The Crown Prosecution Service (CPS) said that all 270 charges under the Coronavirus Act had been withdrawn in court, or overturned after innocent people were convicted in England and Wales.
A spokesperson said that no case of “a potentially infectious person refusing to comply with a lawful instruction” – the test required by the law – had occurred in the year after the act came into force.
The Coronavirus Act was drawn up early in March 2020, at a time when the virus’ threat was mainly perceived to come from abroad, and created powers to stop infectious people arriving in the UK leaving “places suitable for screening and assessment”.
Separate sets of laws, known as the Health Protection Regulations, were later introduced to enforce lockdowns, restrictions on gatherings, the wearing of face masks, quarantine and other measures.

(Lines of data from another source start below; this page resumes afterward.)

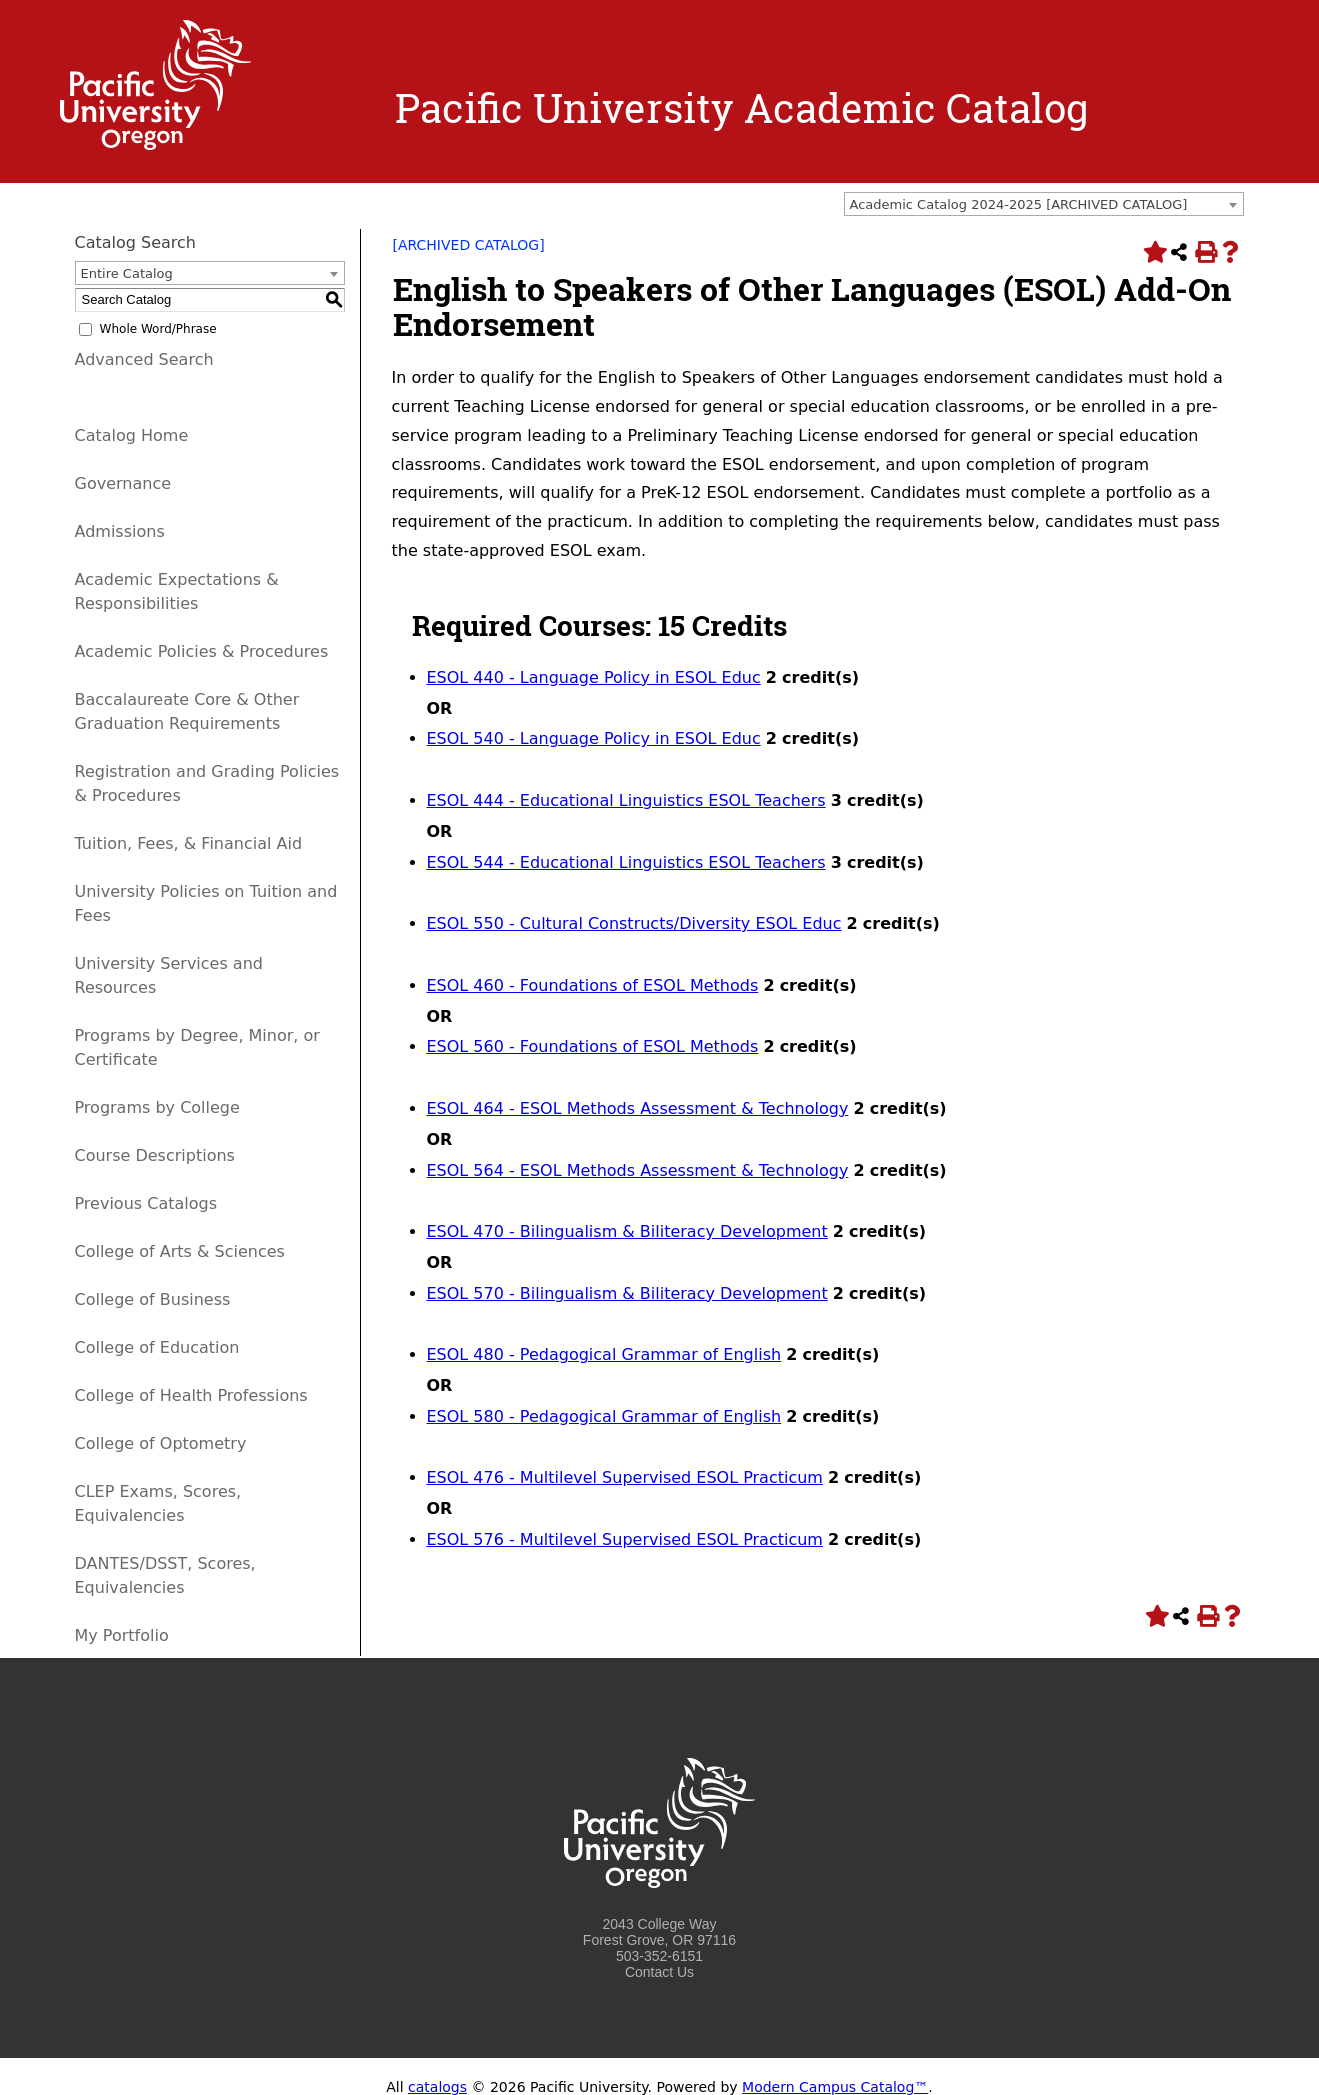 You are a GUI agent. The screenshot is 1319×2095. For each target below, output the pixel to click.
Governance (123, 483)
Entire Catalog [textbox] (127, 273)
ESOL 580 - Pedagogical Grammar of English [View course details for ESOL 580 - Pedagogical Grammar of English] (604, 1416)
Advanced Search (144, 359)
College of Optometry (161, 1443)
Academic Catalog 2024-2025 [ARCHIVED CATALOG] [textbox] (1019, 204)
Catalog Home (132, 435)
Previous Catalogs (146, 1203)
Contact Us (659, 1972)
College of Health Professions (191, 1395)
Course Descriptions (155, 1155)
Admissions (120, 531)
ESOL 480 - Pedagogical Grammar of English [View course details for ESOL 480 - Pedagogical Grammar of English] (604, 1354)
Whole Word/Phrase (158, 329)
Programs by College (157, 1107)
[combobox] (1044, 204)
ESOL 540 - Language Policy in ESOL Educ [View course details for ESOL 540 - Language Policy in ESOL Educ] (594, 738)
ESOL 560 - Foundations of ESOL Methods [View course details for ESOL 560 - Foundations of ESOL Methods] (593, 1046)
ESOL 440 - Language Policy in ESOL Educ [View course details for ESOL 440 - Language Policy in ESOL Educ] (594, 677)
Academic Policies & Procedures (202, 651)
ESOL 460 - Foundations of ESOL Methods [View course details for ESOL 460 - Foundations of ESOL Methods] (593, 985)
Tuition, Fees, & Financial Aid (189, 843)
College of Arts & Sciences (180, 1251)
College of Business (153, 1299)
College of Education (157, 1347) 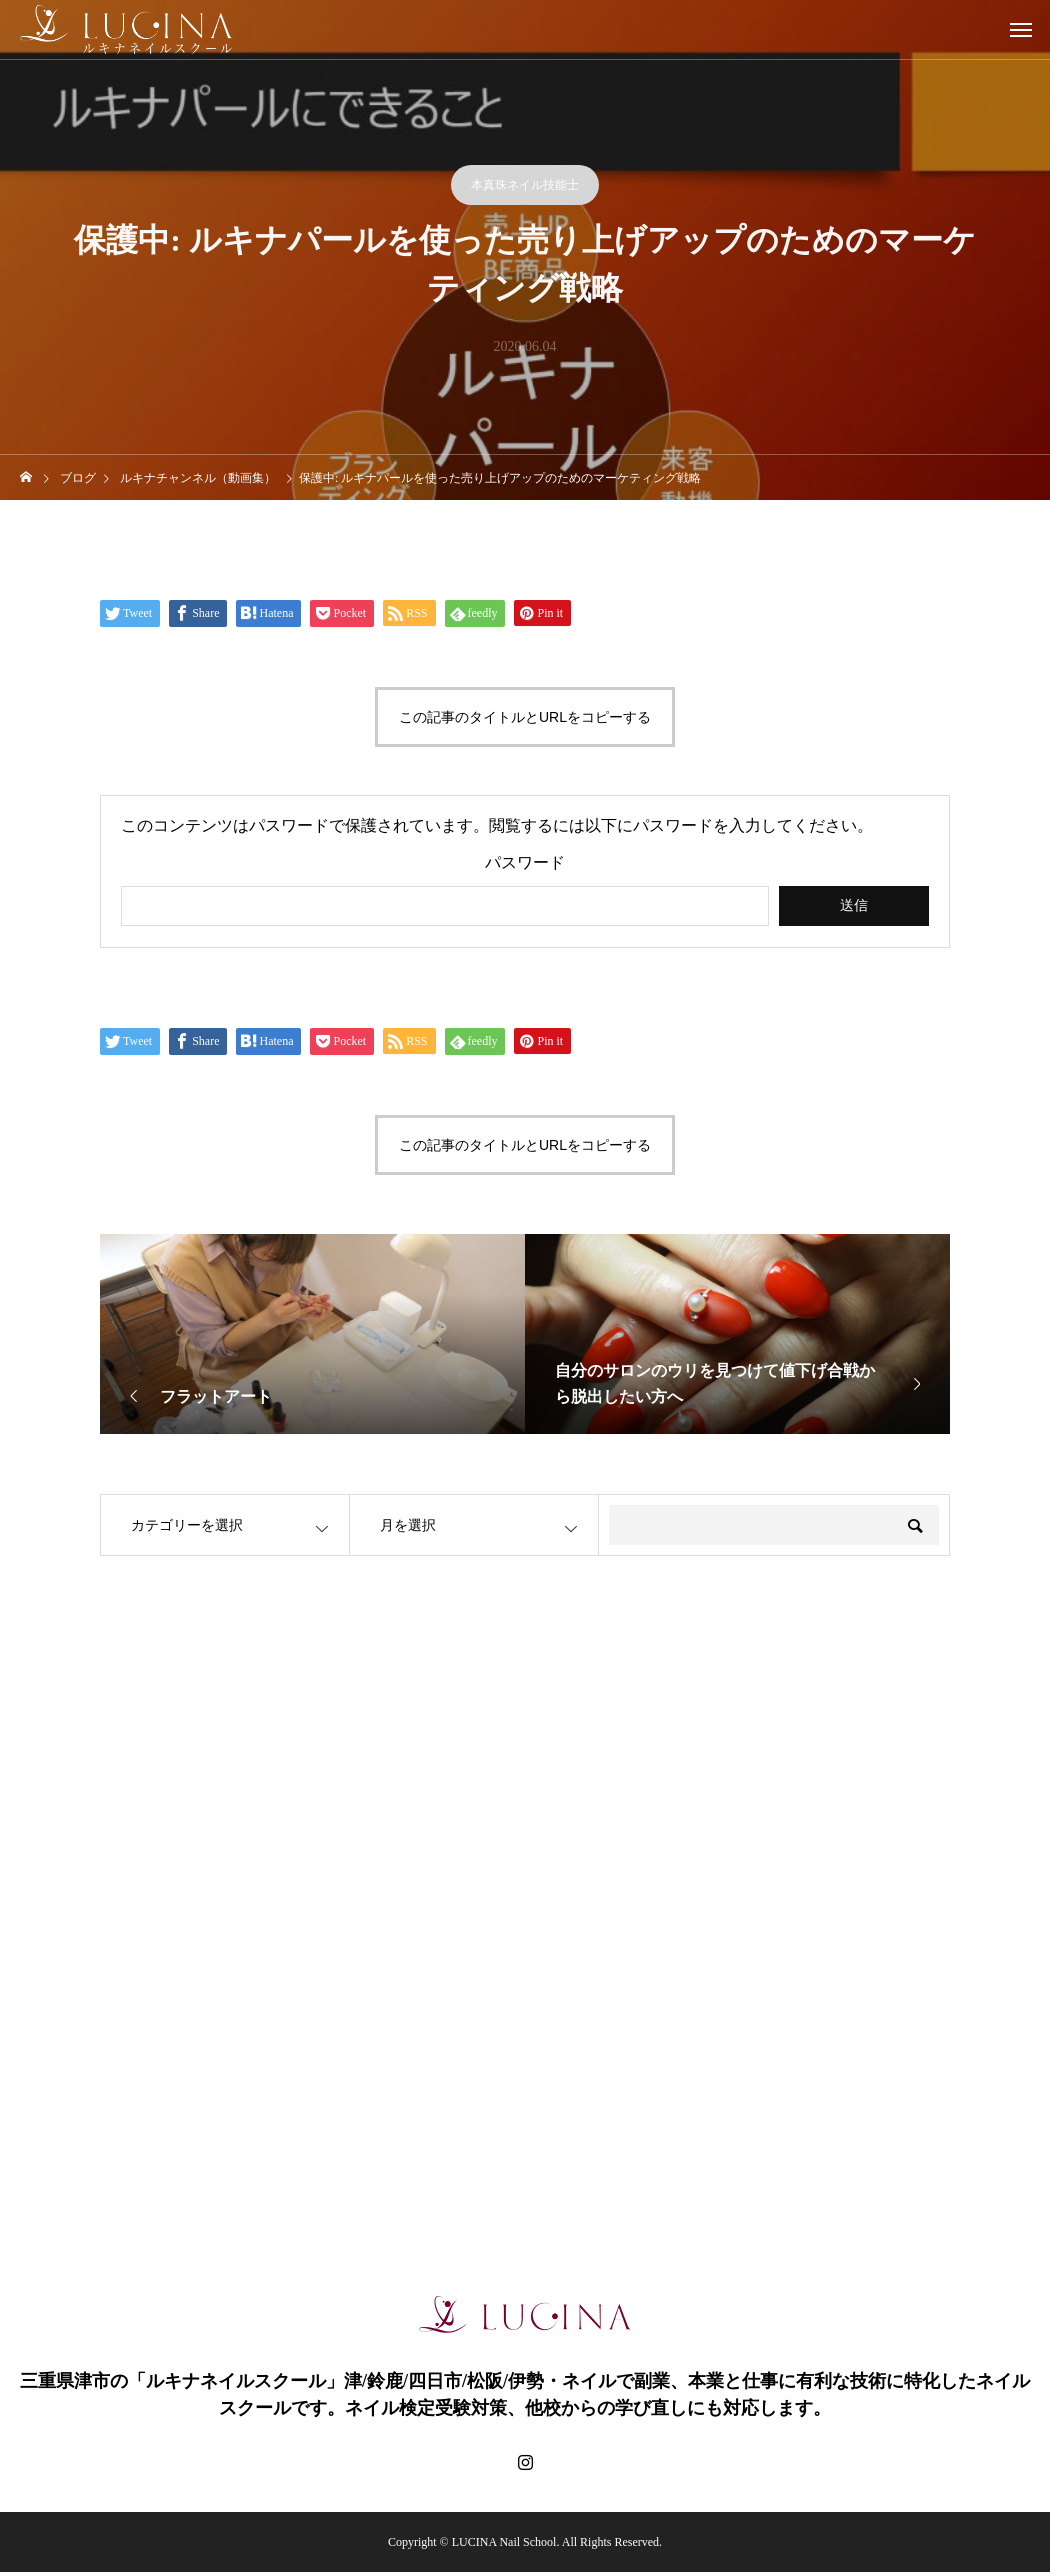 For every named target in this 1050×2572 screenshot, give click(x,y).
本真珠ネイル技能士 (525, 185)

The CPS said its ongoing review also found that 279 charges under the Health Protection Regulations had also been unlawful between March 2020 and March 2021 – 18 per cent of the total.
Overall, 549 incorrect charges were identified out of 1,821 prosecutions using all coronavirus laws, meaning around a third were wrongful.
More charges are going through the courts and the CPS said its review would continue.